The SA Supreme Court has decided another speed camera case in Police v Bulgin  SASC 143. The Court affirmed that it’s not necessary for the prosecuton to prove compliance with technical instructions (manufacturers’ handbooks, user guides, instruction manuals, etc) as a prerequisite to the admissibility of certificates authorised under statute.
The respondent had been snapped by a camera allegedly travelling at 61 km/h in a 50 km/h zone. A certificate relied upon by the prosecution at the contested hearing was ruled inadmissible by the magistrate. The prosecution had no other form of evidence to lead in support of their charge under Road Rule 20, so it was dismissed.
White J summarised the issue before the Supreme Court [at 4]:
The Police now appeal against the dismissal of the complaint, contending that the Magistrate’s voir dire ruling was wrong. The appeal raises issues about the operation of the statutory aids to proof contained in s 79B(10) of the Road Traffic Act 1961 (SA) (RTA). The first issue is whether a Magistrate’s finding that a speed camera was not operated in accordance with the manufacturer’s operating instructions, or those issued by the Police themselves, with the resultant possibility of an incorrect reading, has the effect that the prosecution may not tender a certificate comprising a statutory aid to proof. The second issue is whether the prosecution must prove that the speed camera was in proper order and properly operated at the time of detection of the alleged offence before it can tender the certificate comprising the statutory aid to proof.
The statutory enforcement schemes operating in SA and Victoria are different, but similar. Regulation 19 of the Road Traffic (Miscellaneous) Regulations 1999 contains requirements with respect to the programming, positioning and operation setting of a speed camera. It can be likened to Division 6 of the Road Safety (General) Regulations 2009 currently in operation here.
A conventional approach holds that a certificate relating to the product or output of a prescribed device is prima facie admissible if it complies with relevant statutory requirements, with the weight to be attached to it to be determined once admitted: see DPP v Juchnowski  VSC 181 for a local example. This case took a different course in the Magistrates’ Court. The evidence was objected to, and a voir dire conducted into its admissiblity.

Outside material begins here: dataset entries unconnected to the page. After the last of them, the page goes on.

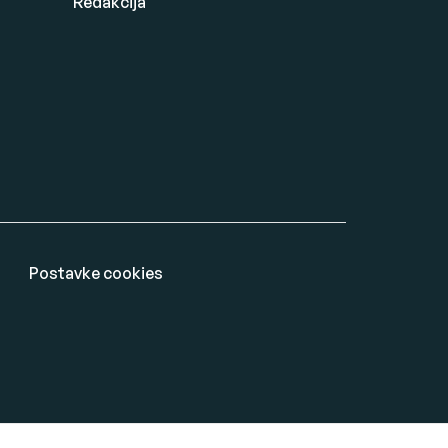
Redakcija
Postavke cookies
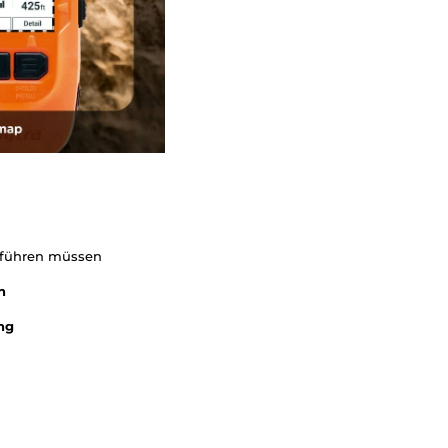
itführen müssen
n
ng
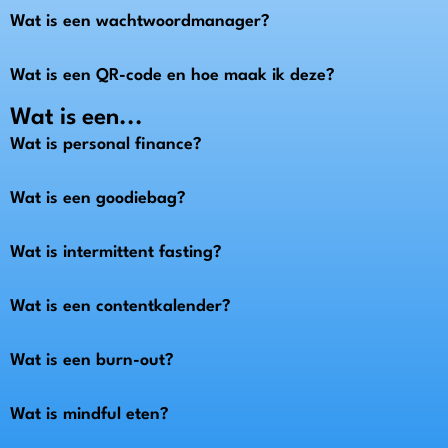
Wat is een wachtwoordmanager?
Wat is een QR-code en hoe maak ik deze?
Wat is een...
Wat is personal finance?
Wat is een goodiebag?
Wat is intermittent fasting?
Wat is een contentkalender?
Wat is een burn-out?
Wat is mindful eten?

Both sides called expert evidence.
White J at 21 – 22:
21. In the voir dire hearing the prosecution called a Mr Hoffmann, an electrical engineer, and the respondent called a Dr Garwoli, a chartered professional engineer and scientist. Dr Garwoli had prepared a written report (exhib D1) in which he said:
The equipment utilised in both of these matters is excellent: I have no criticism of the equipment whatsoever … My whole argument is based on the fact that there are adequate operating instructions relating to the use of this equipment and that these instructions have not been followed.
Dr Garwoli then referred to instructions contained in a manual containing operating procedures issued by the South Australian Police (exhib D2), the manufacturer’s instructions relating to the use of the speed camera (exhib D3), and to an Australian standard.
22. Dr Garwoli expressed the opinion that the operation of the speed camera on 7 June 2007 had not complied with the operating procedures of the police and of the manufacturer in six separate respects. Although Mr Hoffmann gave his evidence on the voir dire before Dr Garwoli, his evidence was directed to the criticisms of Dr Garwoli. He disagreed with Dr Garwoli’s conclusions. Neither Mr Hoffmann nor Dr Garwoli referred to reg 19 in the course of their evidence on the voir dire, nor to the matters required by reg 19. The question on the voir dire in relation to the alleged offence of 7 June 2007 was solely that of whether there had been non-compliance with the police and manufacturer’s operating instructions with the resultant possibility of an unreliable reading.
The respondent relied upon this opinion to argue that proof by the prosecution that the speed camera used in the detection of an offence had been in good operating order and was being properly operated was an essential condition of the admissibility of a certificate under s 79B(10)(b). It was submitted that unless the camera was factually proven to be in good order and condition, and operated correctly, any photograph which it took could not be said to indicate anything, and therefore wouldn’t satisfy a threshold test of relevance for its admissibility.
White J rejected this construction. He found that not every departure from operating instructions would make a reading unreliable, referencing Police v Henwood (2005) SASR 15.
the Court declined to find that the phrase evidence to the contrary casts a legal burden on an accused to rebut a statutory presumption on the balance of probabilities (as expressed in Evans v Benson (1987) SASR 317). The more recent authorities of Police v Dodd (2004) 88 SASR 130 and Llewellyn v Police (2005) 91 SASR 418 hold that certificates are proof until contrary evidence is raised by the accused, at which point the burden returns to the prosecution to prove the charge beyond reasonable doubt (the Liberato approach).